DIRECTIONS
Looking at the listing below, retype exactly the lines starting at the one containing "of the most" and ending at the one containing "many more who are attracted to", both included, and nothing else.

GIVEN RECORDS
================================

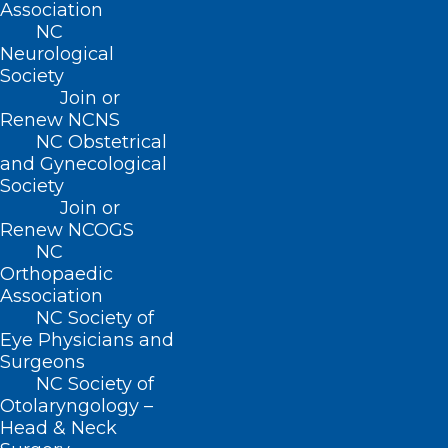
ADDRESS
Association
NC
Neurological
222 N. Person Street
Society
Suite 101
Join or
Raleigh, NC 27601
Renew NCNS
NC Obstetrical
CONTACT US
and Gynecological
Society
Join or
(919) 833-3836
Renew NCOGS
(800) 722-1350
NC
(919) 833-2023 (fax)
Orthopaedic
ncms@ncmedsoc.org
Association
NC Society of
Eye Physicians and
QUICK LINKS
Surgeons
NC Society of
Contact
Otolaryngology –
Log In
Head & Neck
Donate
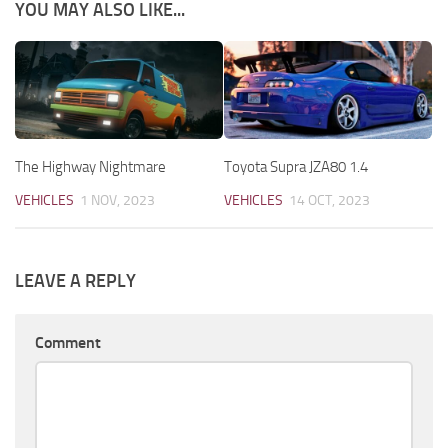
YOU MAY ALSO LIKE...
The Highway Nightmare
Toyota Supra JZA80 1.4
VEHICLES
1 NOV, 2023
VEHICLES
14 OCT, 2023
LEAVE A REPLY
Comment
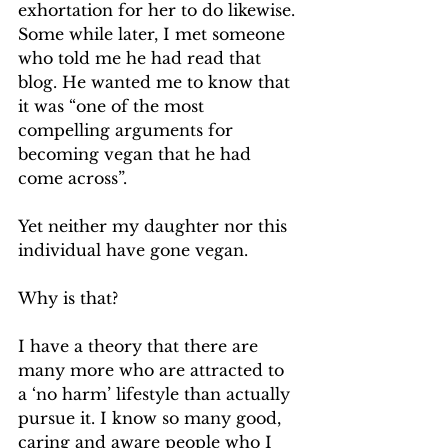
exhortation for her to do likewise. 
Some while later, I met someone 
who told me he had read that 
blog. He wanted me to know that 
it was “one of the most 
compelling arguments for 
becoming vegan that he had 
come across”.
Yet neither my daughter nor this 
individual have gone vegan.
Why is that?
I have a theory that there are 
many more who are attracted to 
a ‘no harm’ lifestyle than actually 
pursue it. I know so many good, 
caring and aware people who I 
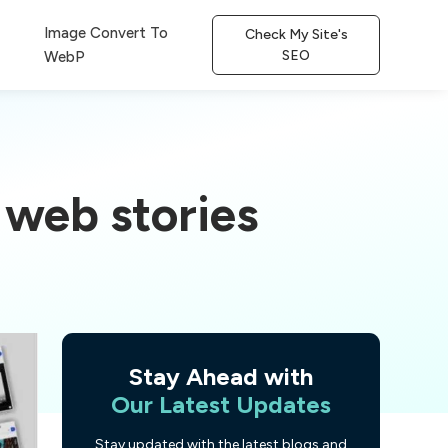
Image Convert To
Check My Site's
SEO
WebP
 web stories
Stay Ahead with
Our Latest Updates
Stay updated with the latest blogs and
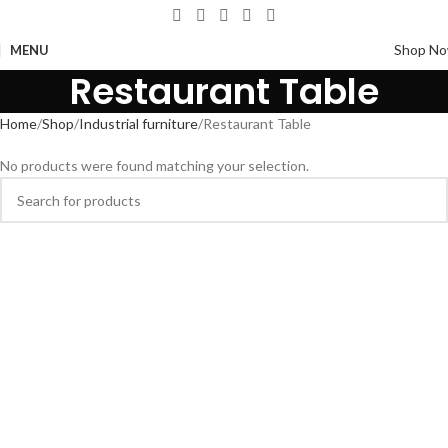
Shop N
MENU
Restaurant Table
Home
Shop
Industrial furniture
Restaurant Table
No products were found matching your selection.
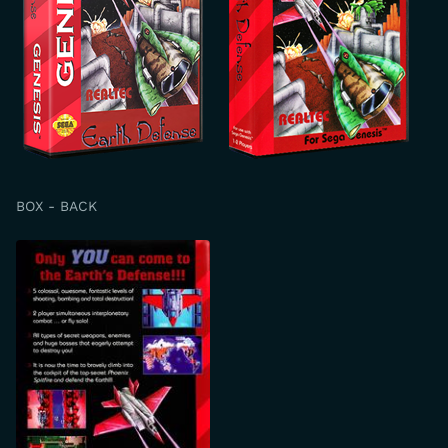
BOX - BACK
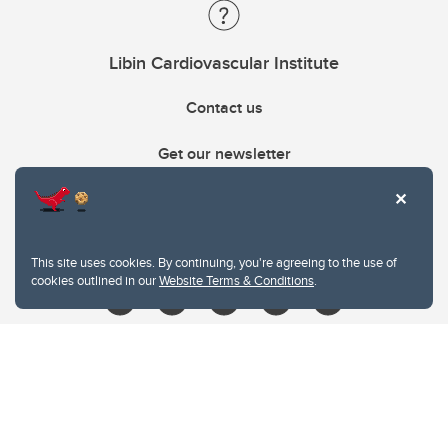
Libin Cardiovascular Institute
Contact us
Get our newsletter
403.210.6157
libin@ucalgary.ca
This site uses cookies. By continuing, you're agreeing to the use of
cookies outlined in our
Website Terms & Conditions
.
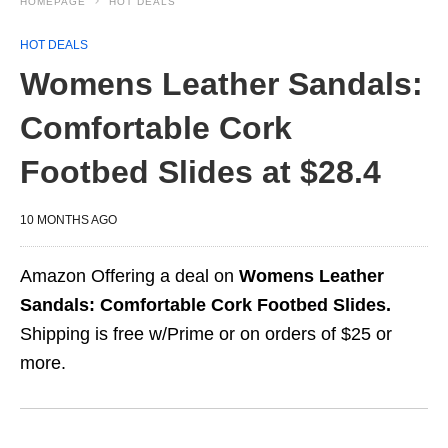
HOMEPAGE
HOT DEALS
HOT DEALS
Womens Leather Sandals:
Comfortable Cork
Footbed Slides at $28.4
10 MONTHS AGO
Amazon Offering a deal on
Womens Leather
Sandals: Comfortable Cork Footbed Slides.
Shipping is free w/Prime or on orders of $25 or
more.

================================

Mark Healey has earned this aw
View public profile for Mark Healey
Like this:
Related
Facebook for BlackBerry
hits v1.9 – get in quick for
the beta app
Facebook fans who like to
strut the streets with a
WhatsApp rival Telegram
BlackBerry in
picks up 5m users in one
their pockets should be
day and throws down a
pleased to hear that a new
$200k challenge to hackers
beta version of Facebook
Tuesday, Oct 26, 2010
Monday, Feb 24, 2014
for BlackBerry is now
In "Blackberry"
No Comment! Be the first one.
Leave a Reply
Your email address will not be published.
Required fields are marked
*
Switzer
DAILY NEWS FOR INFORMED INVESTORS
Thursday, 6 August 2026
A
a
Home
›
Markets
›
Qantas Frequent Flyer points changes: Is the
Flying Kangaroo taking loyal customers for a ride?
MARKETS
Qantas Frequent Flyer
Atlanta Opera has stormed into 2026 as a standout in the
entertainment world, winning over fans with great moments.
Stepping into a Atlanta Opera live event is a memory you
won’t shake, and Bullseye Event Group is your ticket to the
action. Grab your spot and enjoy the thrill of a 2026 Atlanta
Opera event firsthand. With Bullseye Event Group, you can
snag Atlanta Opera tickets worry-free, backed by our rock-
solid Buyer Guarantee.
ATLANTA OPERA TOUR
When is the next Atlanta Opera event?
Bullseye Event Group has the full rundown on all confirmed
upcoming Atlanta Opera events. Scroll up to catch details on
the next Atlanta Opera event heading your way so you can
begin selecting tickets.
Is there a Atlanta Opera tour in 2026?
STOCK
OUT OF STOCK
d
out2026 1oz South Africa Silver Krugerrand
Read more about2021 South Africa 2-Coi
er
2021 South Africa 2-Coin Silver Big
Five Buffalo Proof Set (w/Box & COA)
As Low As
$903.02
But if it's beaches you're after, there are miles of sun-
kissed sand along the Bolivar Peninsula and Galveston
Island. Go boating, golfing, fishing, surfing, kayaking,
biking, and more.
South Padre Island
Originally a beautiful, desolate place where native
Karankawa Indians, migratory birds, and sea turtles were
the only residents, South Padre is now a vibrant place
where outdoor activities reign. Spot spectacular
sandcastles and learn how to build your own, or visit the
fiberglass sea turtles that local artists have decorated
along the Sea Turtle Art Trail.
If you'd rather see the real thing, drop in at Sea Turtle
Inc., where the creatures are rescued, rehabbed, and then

================================

WRITTEN REPLY
it was “one of the most 
compelling arguments for 
becoming vegan that he had 
come across”.
Yet neither my daughter nor this 
individual have gone vegan.
Why is that?
I have a theory that there are 
many more who are attracted to 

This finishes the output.